Dal libro al film, è difficile.
di Pino Farinotti

A Venezia, il complesso rapporto fra letteratura e cinema
Paul Giamatti (Paul Edward Valentine Giamatti) (57 anni) 6 giugno 1967, New Haven (Connecticut - USA) - Gemelli. Interpreta Barney Panofsky nel film di Richard J. Lewis La versione di Barney.

lunedì 13 settembre 2010 - Focus

A Venezia, il complesso rapporto fra letteratura e cinema
I film tratti dai romanzi di Paolo Giordano e di Mordegai Richler hanno riproposto a Venezia il complesso rapporto fra letteratura e cinema. Le due riduzioni di Saverio Costanzo e Richard J. Lewis sono parzialmente riuscite&non riuscite. Come succede quasi sempre. Aggregare le chimiche delle due discipline è molto difficile, anzi è impossibile se cerchi il rapporto perfetto, l'integrazione assoluta. Dovrei spiegare in astratto, come ho già fatto, ma colgo lo spunto della recensione di MYmovies riferita a La Versione di Barney. Scrive Emanuele Sacchi: Richler è uno dei pochi punti di riferimento certi nella letteratura degli ultimi quindici anni, nonché un osso durissimo per qualsiasi tipo di trasposizione cinematografica. Tante, troppe le cose che succedono nel romanzo - volta per volta dilatate o ristrette dall'abilità di Richler (come riportare telefonate che occupano più pagine su grande schermo?) - per poter sperare di adottare un approccio di fedeltà assoluta al testo originario."
Le differenti lunghezze: è il primo grande nodo da sciogliere, e quasi sempre, appunto, è strutturalmente impossibile scioglierlo. Soprattutto se si opera su un romanzo italiano.

Giudizio
E qui raccolgo un giudizio importante, quello di Franco Cordelli, autorevole firma della critica letteraria: "la narrativa italiana manca di potenza e spesso è impalpabile." Certo il romanzo di Giordano non ha la potenza, per rimanere in tema, di quello di Richler.
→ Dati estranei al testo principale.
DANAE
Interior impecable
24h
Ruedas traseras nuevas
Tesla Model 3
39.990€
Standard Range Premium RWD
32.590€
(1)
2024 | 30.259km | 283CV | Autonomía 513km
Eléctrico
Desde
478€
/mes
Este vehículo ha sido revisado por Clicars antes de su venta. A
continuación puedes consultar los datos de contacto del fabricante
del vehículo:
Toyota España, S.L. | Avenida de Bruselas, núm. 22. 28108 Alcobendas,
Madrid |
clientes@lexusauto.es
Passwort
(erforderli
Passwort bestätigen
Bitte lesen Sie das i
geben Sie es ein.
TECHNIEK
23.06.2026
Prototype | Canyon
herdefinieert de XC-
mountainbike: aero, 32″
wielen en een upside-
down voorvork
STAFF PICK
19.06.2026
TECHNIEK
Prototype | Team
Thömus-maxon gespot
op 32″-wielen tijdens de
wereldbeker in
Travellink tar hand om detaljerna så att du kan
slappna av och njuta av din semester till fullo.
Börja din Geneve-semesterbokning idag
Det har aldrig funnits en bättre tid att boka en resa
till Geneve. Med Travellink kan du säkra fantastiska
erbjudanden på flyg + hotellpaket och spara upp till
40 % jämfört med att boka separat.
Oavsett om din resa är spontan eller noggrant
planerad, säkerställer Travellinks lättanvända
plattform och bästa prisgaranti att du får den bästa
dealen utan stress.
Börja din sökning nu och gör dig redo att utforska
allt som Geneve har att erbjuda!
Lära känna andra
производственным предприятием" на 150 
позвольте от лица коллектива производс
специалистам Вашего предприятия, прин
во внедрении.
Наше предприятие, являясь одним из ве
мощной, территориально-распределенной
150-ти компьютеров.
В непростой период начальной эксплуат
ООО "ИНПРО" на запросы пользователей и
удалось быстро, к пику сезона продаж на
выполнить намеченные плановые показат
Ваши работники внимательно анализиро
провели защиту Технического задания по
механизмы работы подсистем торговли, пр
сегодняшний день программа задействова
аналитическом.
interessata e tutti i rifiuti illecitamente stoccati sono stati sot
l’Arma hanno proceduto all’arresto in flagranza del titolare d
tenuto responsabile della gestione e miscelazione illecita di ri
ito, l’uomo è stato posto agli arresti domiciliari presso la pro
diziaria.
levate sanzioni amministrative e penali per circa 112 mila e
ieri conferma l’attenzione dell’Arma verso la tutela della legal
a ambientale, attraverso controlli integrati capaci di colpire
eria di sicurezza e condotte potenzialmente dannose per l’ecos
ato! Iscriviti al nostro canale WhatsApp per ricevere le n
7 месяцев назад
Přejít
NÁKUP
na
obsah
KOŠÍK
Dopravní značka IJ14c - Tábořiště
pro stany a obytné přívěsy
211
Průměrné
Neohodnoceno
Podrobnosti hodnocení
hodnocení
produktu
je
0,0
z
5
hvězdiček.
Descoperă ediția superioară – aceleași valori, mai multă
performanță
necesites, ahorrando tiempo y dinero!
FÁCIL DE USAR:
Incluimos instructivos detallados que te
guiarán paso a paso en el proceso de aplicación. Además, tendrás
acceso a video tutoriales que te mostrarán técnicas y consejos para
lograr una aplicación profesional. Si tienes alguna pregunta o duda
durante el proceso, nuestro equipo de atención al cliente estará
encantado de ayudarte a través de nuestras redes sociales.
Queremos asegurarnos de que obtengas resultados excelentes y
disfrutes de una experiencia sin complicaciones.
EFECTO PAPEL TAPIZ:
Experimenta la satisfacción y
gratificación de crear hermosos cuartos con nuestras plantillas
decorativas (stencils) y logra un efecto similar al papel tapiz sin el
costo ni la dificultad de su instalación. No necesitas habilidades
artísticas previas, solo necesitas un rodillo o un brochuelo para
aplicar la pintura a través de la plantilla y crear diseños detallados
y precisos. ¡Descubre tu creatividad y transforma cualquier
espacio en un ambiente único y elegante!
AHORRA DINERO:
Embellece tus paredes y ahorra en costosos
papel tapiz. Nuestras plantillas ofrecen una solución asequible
La vicenda è intima e con un dolore "autoctono": i soliti traumi devastanti che derivano dall'infanzia. Mentre Barney contiene tutta la "potenza" di una vicenda privata ma che può essere trasferita al mondo: l'uomo, ebreo canadese, rivede da vecchio la sua vita controversa e pazza, attraverso tre prospettive, le sue (3) mogli. "I numeri primi" sono stati tradotti in molte lingue, è stato un caso ma anche una moda, ma "Barney" è diventato un bestseller dappertutto, è certo stato un caso, senza il bisogno di essere moda. Certo, il cinema, se lo sai adattare, ha altre possibilità, può essere davvero utile, ma allora devi dimenticare le discipline, le loro differenze. Ci sono registi che lo sanno fare. E allora l'opera diventa un unicum, libro&film, uguale e diversa all'interno delle discipline. A meno che il regista non abbia la fortuna della lunghezza. In questo caso il paradigma è "Il gattopardo". A fronte del romanzo breve di Lampedusa, ecco il film lungo di Visconti. Il regista aveva tutto lo spazio per rappresentare il libro nella totalità, usando alla perfezione la voce narrante, un artificio che il cinema non amerebbe, ma che Visconti ha legittimato. Un altro paradigma, può essere "I promessi sposi". C'è una versione cinematografica, di Camerini, del '42. Durata normale di un film, dunque un contenitore che deve per forza selezionare. Diciamo che Camerini mette a fuoco un quinto di tutte le vicende. Anche se la rappresentazione è corretta. Mentre le edizioni televisive, nelle varie epoche, firmate da Bolchi, Nocita e Archibugi, nelle sette, otto ore disponibili potevano contenere adeguatamente il romanzo, e risolverlo. Poi c'è qualcos'altro. Ci sono gli autori.

Kirk
Nel film Il bruto e la bella, Kirk Douglas è un produttore hollywoodiano, importante, intelligente. Acquista i diritti di un best-seller da uno scrittore, Dick Powell, che odia il cinema. L'incontro dei due è interessante. Lo scrittore si pone da una presunta superiorità intellettuale. Dopo una breve scaramuccia dialettica, Douglas dice: "a volte sono nati ottimi film da persone che si detestavano". Powell risponde: "allora fermo un capolavoro". Comunque Douglas, vero marpione, riesce a blandire lo scrittore a renderlo, se non amico, almeno neutrale. Lavorano insieme alla sceneggiatura. Douglas, a tavolino sta rivedendo le pagine scritte da Powell. Con una matita fa delle grandi croci cancellando intere pagine. Lo scrittore, allarmatissimo, protesta. "ma questa è la scena dell'addio, è decisiva, le parole sono importantissime, lei le ha tolte quasi tutte..." Douglas risponde: "saranno gli occhi della madre a trasmettere il dolore allo spettatore, e saranno più efficaci di qualsiasi parola, l'attrice sarà all'altezza. E a rafforzare ci metteremo anche una bella musica commovente..." È questo il cinema. Certo le regole vanno accettate. Conosco bene l'argomento, nella scrittura delle sceneggiature dei film tratti dai miei romanzi, magari fianco a fianco col regista, o addirittura sul set, ho misurato tutte le differenze. Il rapporto scrittore-regista è un altro nodo, importante quasi come quello delle lunghezze.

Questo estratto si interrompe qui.